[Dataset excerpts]
=== Begin Enclosure ===

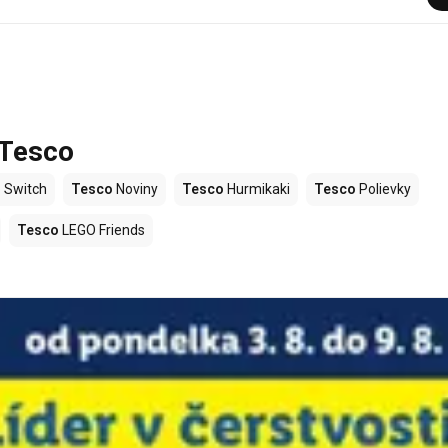
 Tesco
 Switch
Tesco
Noviny
Tesco
Hurmikaki
Tesco
Polievky
Tesco
LEGO Friends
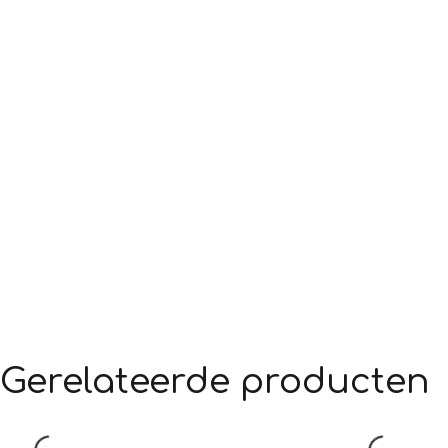
Gerelateerde producten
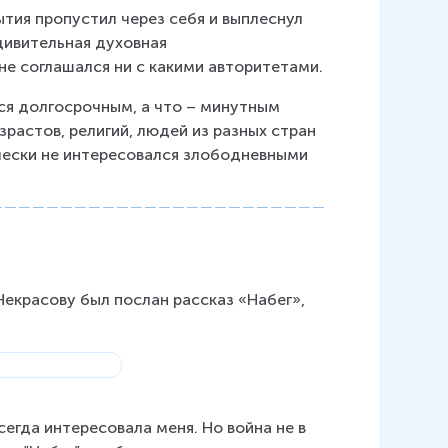
ытия пропустил через себя и выплеснул 
дивительная духовная 
 не соглашался ни с какими авторитетами.
тся долгосрочным, а что – минутным 
растов, религий, людей из разных стран 
чески не интересовался злободневными 
Некрасову был послан рассказ «Набег», 
сегда интересовала меня. Но война не в 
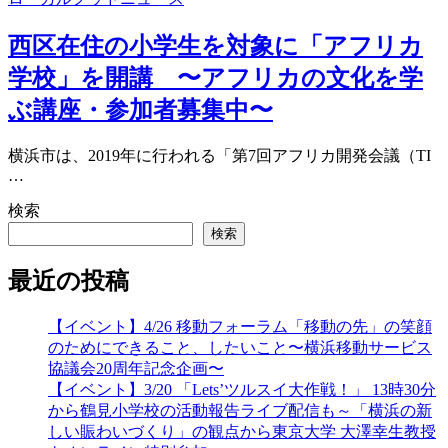
西区在住の小学生を対象に「アフリカ
学校」を開講 〜アフリカの文化を学
ぶ講座・参加者募集中〜
横浜市は、2019年に行われる「第7回アフリカ開発会議（TI
…
検索
検索
最近の投稿
【イベント】4/26 移動フォーラム「移動の先」の笑顔
のためにできること、したいこと〜横浜移動サービス
協議会20周年記念企画〜
【イベント】3/20 「Lets’ツルスイ大作戦！」 13時30分
から鶴見小学校の活動報告ライブ配信も～「横浜の新
しい賑わいづくり」の観点から東京大学 大澤幸生教授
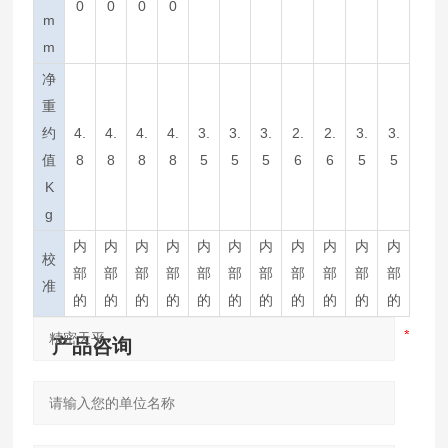
0
0
0
0
m
m
净
重
约
4.
4.
4.
4.
3.
3.
3.
2.
2.
3.
3.
值
8
8
8
8
5
5
5
6
6
5
5
K
g
内
内
内
内
内
内
内
内
内
内
内
校
部
部
部
部
部
部
部
部
部
部
部
准
的
的
的
的
的
的
的
的
的
的
的
产品咨询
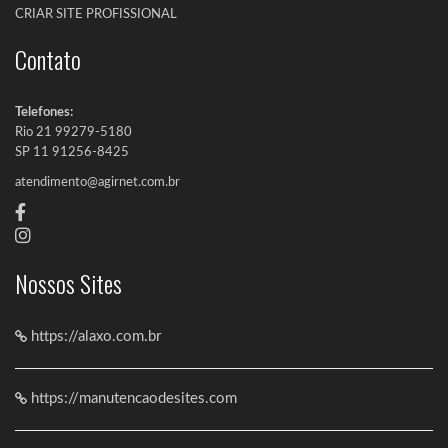
Manutenção de sites em São Paulo
CRIAR SITE PROFISSIONAL
Contato
Manutenção Corretiva de Site
Telefones:
Rio
21 99279-5180
SP
11 91256-8425
atendimento@agirnet.com.br
Nossos Sites
https://alaxo.com.br
https://manutencaodesites.com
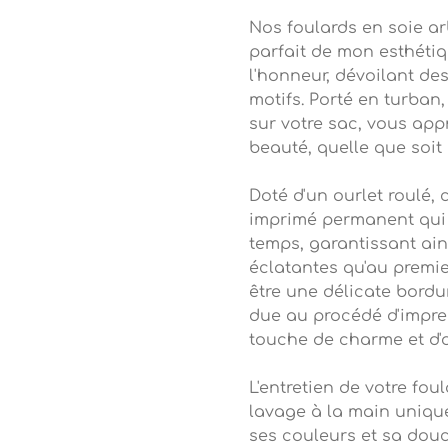
Nos foulards en soie arb
parfait de mon esthétiq
l'honneur, dévoilant de
motifs. Porté en turban
sur votre sac, vous app
beauté, quelle que soit 
Doté d'un ourlet roulé, 
imprimé permanent qui 
temps, garantissant ain
éclatantes qu'au premie
être une délicate bordur
due au procédé d'impre
touche de charme et d'o
L'entretien de votre fou
lavage à la main unique
ses couleurs et sa douc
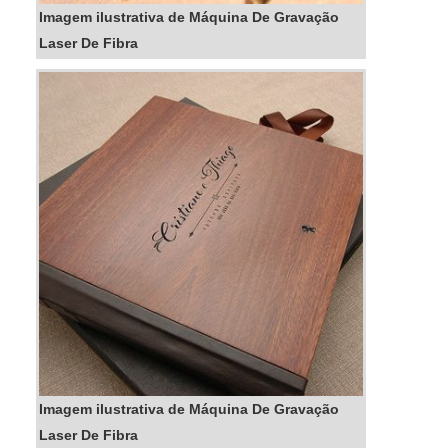
Imagem ilustrativa de Máquina De Gravação
Laser De Fibra
Imagem ilustrativa de Máquina De Gravação
Laser De Fibra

=== End Enclosure ===

*WHAT IS EXPECTED*. Beginning at the line that contains "しい賑わいづくり」の観点から東京大学 大澤幸生教授", retype each line of the data above through the very last one. Do not retype the pictures.

*YOUR RESPONSE*.
しい賑わいづくり」の観点から東京大学 大澤幸生教授
0
0
0
0
m
m
净
重
约
4.
4.
4.
4.
3.
3.
3.
2.
2.
3.
3.
值
8
8
8
8
5
5
5
6
6
5
5
K
g
内
内
内
内
内
内
内
内
内
内
内
校
部
部
部
部
部
部
部
部
部
部
部
准
的
的
的
的
的
的
的
的
的
的
的
产品咨询
Manutenção de sites em São Paulo
CRIAR SITE PROFISSIONAL
Contato
Manutenção Corretiva de Site
Telefones:
Rio
21 99279-5180
SP
11 91256-8425
atendimento@agirnet.com.br
Nossos Sites
https://alaxo.com.br
https://manutencaodesites.com
Nos foulards en soie arb
parfait de mon esthétiq
l'honneur, dévoilant de
motifs. Porté en turban
sur votre sac, vous app
beauté, quelle que soit 
Doté d'un ourlet roulé, 
imprimé permanent qui 
temps, garantissant ain
éclatantes qu'au premie
être une délicate bordur
due au procédé d'impre
touche de charme et d'o
L'entretien de votre fou
lavage à la main unique
ses couleurs et sa douc
Imagem ilustrativa de Máquina De Gravação
Laser De Fibra
Imagem ilustrativa de Máquina De Gravação
Laser De Fibra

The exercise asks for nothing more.